Collection: llm, nlp, utils

Changelog

  • Support packing in llm.gpt.chat.data.ChatDataModule: methods _create_data and prepare_data
  • Modify llm.gpt.data.core.GPTSFTChatDataset: the collate_fn seemed to assume that the sequences in the batch came prepadded when context parallel is active (see this comment). However, running the data pipeline this didn't seem to be the case, and sequences came unpadded. Consequently, the proposed change treats the input sequences as unpadded, and runs padding during collate_fn.
  • modify utils.sequence_packing_utils.create_hist: for the same reason as above, the sequences coming into the function are not padded. If doing padding after packing, this may exceed the maximum length allowed of the packed sequence (due to the unaccounted padding). Introduce a divisibility_factor argument inside create_hist to take this into account. Padding is needed when doing packing with context parallel, as the sequence lengths need to be divisible by 2*CP.
  • fixed nlp.models.language_modeling.megatron_gpt_model.MegatronGPTModel.get_batch_on_this_context_parallel_rank: this now splits some inputs tensors across CP ranks (tokens, labels, loss_mask, etc.) but leaves other untouched: the cu_seqlens do not need splitting across ranks
  • make the packing pipeline more scalable, as it is needed for large-scale datasets (10M sequences or more). In utils.sequence_packing_utils:
    • the fill_packing_strategy is around 10X faster now (on such large datasets moving from 1m to 6s) while being equivalent in result
    • the newly introduced first_fit_shuffle_with_heap does not have quadratic complexity: in local tests it runs in around 30s as opposed to 14h using first_fit. Its functioning is very similar to first_fit_shuffle, and the packing efficiency is equivalent (around 96% in local tests).

Usage

Here you may need to temporarily override FineTuningDataModule.setup (where it defines self.max_train_samples) and FineTuningDataModule._create_dataloader where it defines (self.init_global_step)

from pathlib import Path

from tqdm import tqdm

from nemo.collections.llm.gpt.data.chat import ChatDataModule
from nemo.collections.llm.gpt.data.packed_sequence import PackedSequenceSpecs
from nemo.collections.nlp.modules.common.tokenizer_utils import get_nmt_tokenizer

if __name__ == "__main__":
    packed_sequence_specs = PackedSequenceSpecs(
        packed_sequence_size=32768, 
        tokenizer_model_name="MY_TOKENIZER", 
        pad_cu_seqlens=True,  
    )

    tokenizer = get_nmt_tokenizer(
        library="sentencepiece",
        tokenizer_model=TOKENIZER_PATH,  # path to tokenizer model
    )

    dm = ChatDataModule(
        dataset_root=DATASET_ROOT,  # contains training.jsonl and validation.jsonl
        seq_length=32768,
        tokenizer=tokenizer,
        micro_batch_size=1,
        global_batch_size=4, 
        seed=1234,
        num_workers=1,
        pin_memory=True,
        persistent_workers=False,
        packed_sequence_specs=packed_sequence_specs,
        dataset_kwargs = {
            "return_cu_seqlen": True,
            "answer_only_loss": True,
            "pad_to_max_length": True,
        },  
    )
    dm.prepare_data()
    dm.setup("fit")
    train_loader = dm.train_dataloader()
    for batch in tqdm(train_loader, desc="Training Batches"):
        print(batch)

GitHub Actions CI

The Jenkins CI system has been replaced by GitHub Actions self-hosted runners.
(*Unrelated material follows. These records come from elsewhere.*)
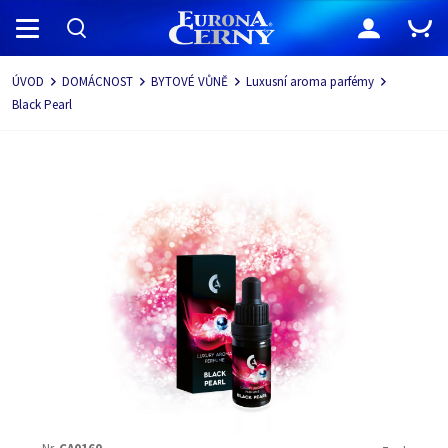
Navigace
ÚVOD
DOMÁCNOST
BYTOVÉ VŮNĚ
Luxusní aroma parfémy
Black Pearl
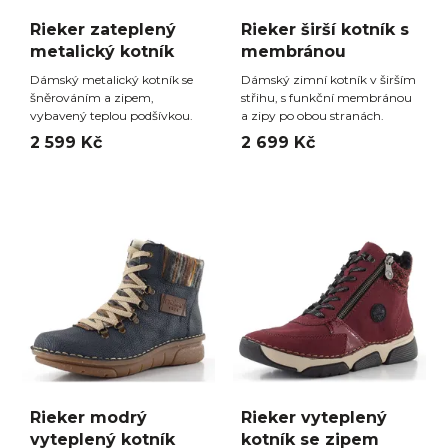
Rieker zateplený
Rieker širší kotník s
metalický kotník
membránou
Dámský metalický kotník se
Dámský zimní kotník v širším
šněrováním a zipem,
střihu, s funkční membránou
vybavený teplou podšívkou.
a zipy po obou stranách.
2 599 Kč
2 699 Kč
Rieker modrý
Rieker vyteplený
vyteplený kotník
kotník se zipem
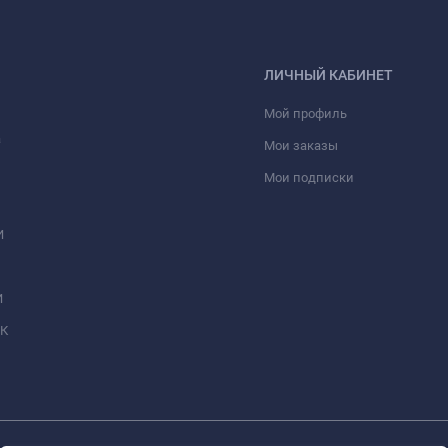
ЛИЧНЫЙ КАБИНЕТ
Мой профиль
а
Мои заказы
Мои подписки
И
И
МК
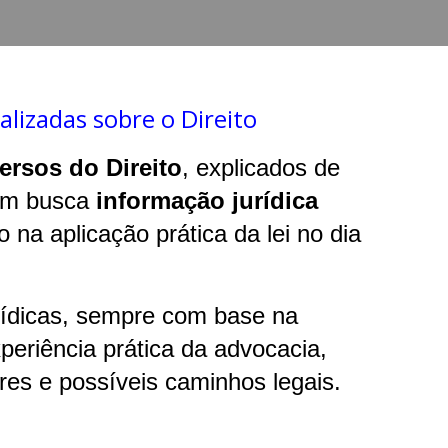
alizadas sobre o Direito
ersos do Direito
, explicados de
quem busca
informação jurídica
na aplicação prática da lei no dia
urídicas, sempre com base na
xperiência prática da advocacia,
res e possíveis caminhos legais.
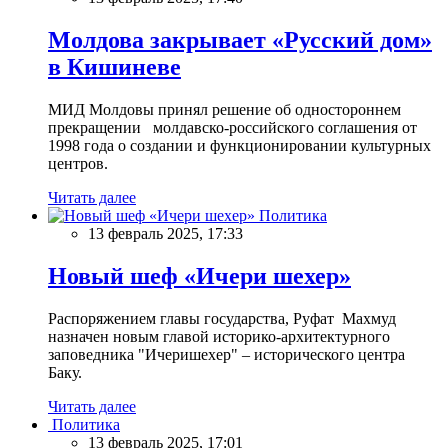
Молдова закрывает «Русский дом»
в Кишиневе
МИД Молдовы принял решение об одностороннем
прекращении молдавско-российского соглашения от
1998 года о создании и функционировании культурных
центров.
Читать далее
Политика
13 февраль 2025, 17:33
Новый шеф «Ичери шехер»
Распоряжением главы государства, Руфат Махмуд
назначен новым главой историко-архитектурного
заповедника "Ичеришехер" – исторического центра
Баку.
Читать далее
Политика
13 февраль 2025, 17:01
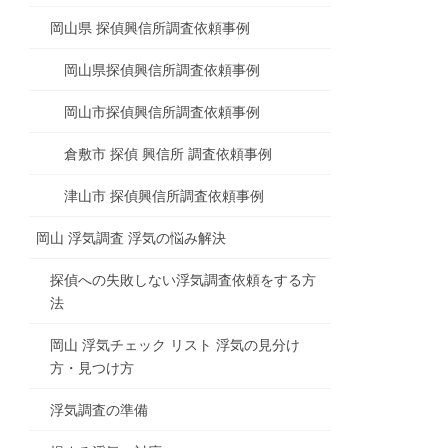
岡山県 探偵興信所調査依頼事例
岡山県探偵興信所調査依頼事例
岡山市探偵興信所調査依頼事例
倉敷市 探偵 興信所 調査依頼事例
津山市 探偵興信所調査依頼事例
岡山 浮気調査 浮気の悩み解決
探偵への失敗しない浮気調査依頼をする方
法
岡山 浮気チェック リスト 浮気の見分け
方・見つけ方
浮気調査の準備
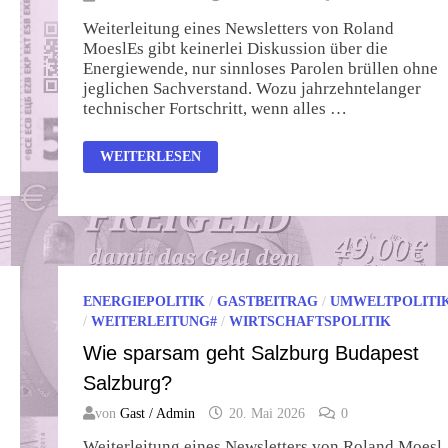
Weiterleitung eines Newsletters von Roland
MoeslEs gibt keinerlei Diskussion über die
Energiewende, nur sinnloses Parolen brüllen ohne
jeglichen Sachverstand. Wozu jahrzehntelanger
technischer Fortschritt, wenn alles …
IPCC
WEITERLESEN
STREICHT
KATASTROPHENSZENARIEN
ENERGIEPOLITIK
/
GASTBEITRAG
/
UMWELTPOLITI
/
WEITERLEITUNG#
/
WIRTSCHAFTSPOLITIK
Wie sparsam geht Salzburg Budapest
Salzburg?
von
Gast / Admin
20. Mai 2026
0
Weiterleitung eines Newsletters von Roland Moesl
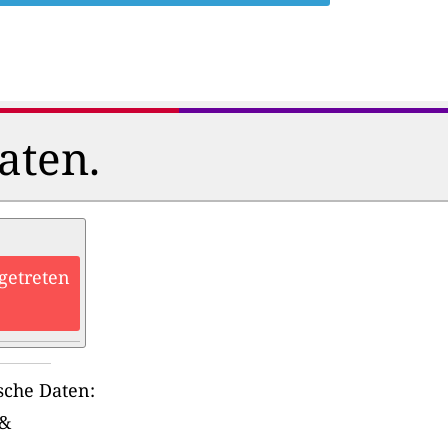
aten.
getreten
sche Daten:
&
The GitHub Actions CI will run automatically when the "Run CICD" label is added to the PR.
To re-run CI remove and add the label again.
To run CI on an untrusted fork, a NeMo user with write access must first click "Approve and run".

Before your PR is "Ready for review"

Pre checks:

  • Make sure you read and followed Contributor guidelines
  • Did you write any new necessary tests?
  • Did you add or update any necessary documentation?
  • Reviewer: Does the PR have correct import guards for all optional libraries?

PR Type:

  • New Feature
  • Bugfix
  • Documentation

If you haven't finished some of the above items you can still open "Draft" PR.

Who can review?

NLP collection reviewers: @MaximumEntropy @ericharper @ekmb, @yzhang123, @VahidooX, @vladgets, @okuchaiev

Additional Information

  • All of the modifications above do not make the pipeline completely scalable for large datasets. The main bottleneck is still the online tokenization in the main tokenization function. I estimate it would take around 2 days for tokenisation only on large datasets. While parallelising the tokenisation would require a separate script, at least supporting pre-tokenized data loading would help. I have a local implementation that I can add here if necessary.
  • Similarly, another big bottleneck is that for large datasets the packing function goes OOM. Moving to a .bin .idx format dataset (as opposed to currently holding all the data in memory and then saving a single .npy) solves the problem. Once again, I have a local implementation that I can add to the PR if needed.
  • Finally, there is another issue that has been signalled in megatron [BUG] Context parallel nan loss NVIDIA/Megatron-LM#1764. Without it, training with packing yields NaNs. The fix proposed there allows training with packing and context parallel correctly.

All in all with these modifications (and a parallelised tokenisation script) I can run packing on 10M samples, across CP ranks, on chat data.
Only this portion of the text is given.